A die is rolled and a coin is flipped. What is wrong with the following reasoning?:
Let $A=\{1,3,6\}$ (event from die roll), let $B=\{H\}$ (event of heads)
then, $A\cap B=\emptyset$ (since they have no common elements)
and $\Pr(A\cap B)=\Pr(\emptyset)=0$.
I realize that the probability of the intersection of two independent events is the product of their probabilities but I want to know what is 'wrong' with this reasoning.
Best Answer
The problem is the wrong choice of sample space.

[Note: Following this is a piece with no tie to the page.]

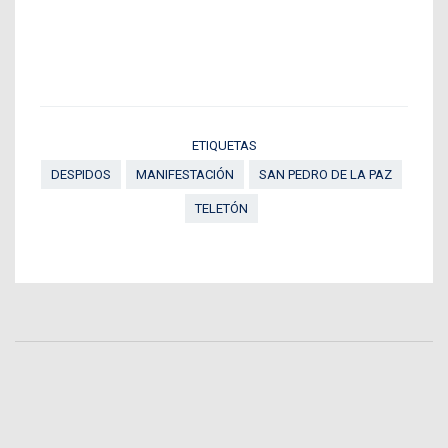
ETIQUETAS
DESPIDOS
MANIFESTACIÓN
SAN PEDRO DE LA PAZ
TELETÓN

The right sample space is $\Omega=\{1,2,3,4,5,6\} \times\{H,T\}$ note that the elementary events are ordered pairs $(\omega_1, \omega_2)$.
Now consider the events
\begin{align*} E_1&=\{(\omega_1, \omega_2) \in \Omega: \omega_1\in\{1,3,6\}\}\\ E_2&=\{(\omega_1, \omega_2) \in \Omega: \omega_2=H\}\,. \end{align*}
You should be able to say what $P(E_1 \cap E_2)$ is, and it's not $0$.
Suppose $P$ is the uniform probability.
$$P(E_1 \cap E_2)=\frac{|E_1 \cap E_2|}{|\Omega|}=\frac{3}{12}=0.25\,.$$